Wednesday, June 17, 2020

The Society to Nation-State Slide

Most political philosophers at some point refer to something called "society". "We owe a debt to society." "The basic structure of a society must be justifiable to all people in that society on terms they can reasonable accept." "We should provide a universal basic income to all people in our society." "A society is just only if the 'distribution' of income matches this particular pattern I concocted last night.' "Our society is racist." That kind of thing.

 

Philosophers almost always uncritically assume that "society" is coextensive with some nation-state or other.

 

On its face, this seems clearly false. 

 

For instance, consider the Ralwsian-style arguments for prioritizing co-nationals in welfare payments, or for holding that principles of distributive justice hold for people inside nation-states but not between them: Rawls would say that we have special obligations to those within the same society, because we are involved in a web of cooperation from which we as individuals derive great benefit.



Here, the argument is that your own personal welfare depends in large part on your membership in and belonging to a particular society. You depend upon various background institutions, past rates of capital accumulation, and so on. In virtue of receiving such benefits, you owe more to fellow participants who helped create and sustain the social conditions that make you so well off.

 

However, there’s no clear way in which the “society” in question here just so happens to be co-extensive with the modern nation-state. Each of us is connected to billions of others in complex webs of cooperation, with some people close and others distant, with some strands thick and others thin, all organized by various overlapping formal and informal institutions, most of which regulate parts of the web but not the whole thing. Each of our webs is different and different parts of our individual webs are governed by different institutions.
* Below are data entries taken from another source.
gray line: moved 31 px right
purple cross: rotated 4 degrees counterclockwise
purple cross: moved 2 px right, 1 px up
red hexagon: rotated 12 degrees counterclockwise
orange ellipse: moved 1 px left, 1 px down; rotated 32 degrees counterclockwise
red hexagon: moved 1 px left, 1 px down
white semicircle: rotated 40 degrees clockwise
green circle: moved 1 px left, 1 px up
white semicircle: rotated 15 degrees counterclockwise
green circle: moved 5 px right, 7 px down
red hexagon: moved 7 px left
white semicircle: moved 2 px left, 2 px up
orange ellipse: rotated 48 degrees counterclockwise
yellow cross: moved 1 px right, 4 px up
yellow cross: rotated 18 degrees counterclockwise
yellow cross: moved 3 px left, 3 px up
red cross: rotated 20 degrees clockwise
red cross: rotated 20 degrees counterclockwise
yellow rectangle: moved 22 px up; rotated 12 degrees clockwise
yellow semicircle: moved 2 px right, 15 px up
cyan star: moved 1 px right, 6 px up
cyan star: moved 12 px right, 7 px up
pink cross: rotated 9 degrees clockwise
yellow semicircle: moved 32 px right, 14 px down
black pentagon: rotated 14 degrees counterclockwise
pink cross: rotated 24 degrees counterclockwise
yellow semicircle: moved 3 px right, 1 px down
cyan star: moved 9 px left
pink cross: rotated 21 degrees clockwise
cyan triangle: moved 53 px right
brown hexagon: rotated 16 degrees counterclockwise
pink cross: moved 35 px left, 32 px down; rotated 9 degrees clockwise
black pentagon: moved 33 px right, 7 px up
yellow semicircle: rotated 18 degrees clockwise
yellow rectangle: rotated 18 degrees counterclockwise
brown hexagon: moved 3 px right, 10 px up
Your web does not match the borders of your nation-state, and indeed, you are more highly connected to, dependent on, and aided by many people outside your borders than many/most people inside. 

 

Similarly, suppose Rawls says, "We owe more to co-nationals because we have to justify the rules of the game to them. The institutions of our society won’t be legitimate unless each member has a sufficient stake in those rules, and sufficiently benefits from them, that it’s reasonable to demand they play along by those rules.” 
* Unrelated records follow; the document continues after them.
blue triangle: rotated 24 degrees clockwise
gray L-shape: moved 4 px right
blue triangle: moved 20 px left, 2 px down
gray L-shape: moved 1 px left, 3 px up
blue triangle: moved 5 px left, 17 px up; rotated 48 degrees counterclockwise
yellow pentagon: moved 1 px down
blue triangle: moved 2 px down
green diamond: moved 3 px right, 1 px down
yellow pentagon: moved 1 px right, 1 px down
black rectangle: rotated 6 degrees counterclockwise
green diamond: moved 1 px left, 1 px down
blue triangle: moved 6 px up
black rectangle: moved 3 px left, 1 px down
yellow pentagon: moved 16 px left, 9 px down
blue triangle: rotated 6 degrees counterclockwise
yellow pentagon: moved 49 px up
But, again, there’s no plausible interpretation of “society” which equates it with any modern-nation state. You are part of a web of cooperation and influence, with different institutions regulating and influencing different parts of your web. Even the institutions that directly regulate you are not co-extensive with your nation-state. They involve more both more local and more international laws, rules, customs, and norms. Your web of cooperation overlaps with but is different from mine.

 

Rawls has no response to this objection, because he explicitly imagines away this complexity. In A Theory of Justice, for the ease of constructing his theory, he asks us to imagine an isolated autarkical nation-state, which people enter only by birth and leave only by death, in which all norms, customs, and laws are more or less uniform across the entire state. In Rawls’s imaginary example, he stipulates that society is equivalent to all the members of a state and we are all indeed subject to the same basic structure. But this has little to do with the real world. In the real world, nation-states do not have a uniform basic structure and there is no “society” co-extensive with the nation-state.

 

It's not as though the real world is simply a complicated departure from Rawls's thought experiment or model. Rather, Rawls's thought experiment fails to model or capture the important aspects of real-life social interaction. The reality is--a reality which any serious political philosophy must acknowledge--that we are each in complex webs of interaction and influence, each with slightly different webs, with some strands thicker than others, and with the webs not matching the boundaries of our modern nation-states. 

 

If you're reading a book or article on political or social philosophy which makes this mistake, throw it in the trash can. It's trying to analyze or solve a fake problem while ignoring the real problem. 


Society ≠ all the people subject to a particular national government.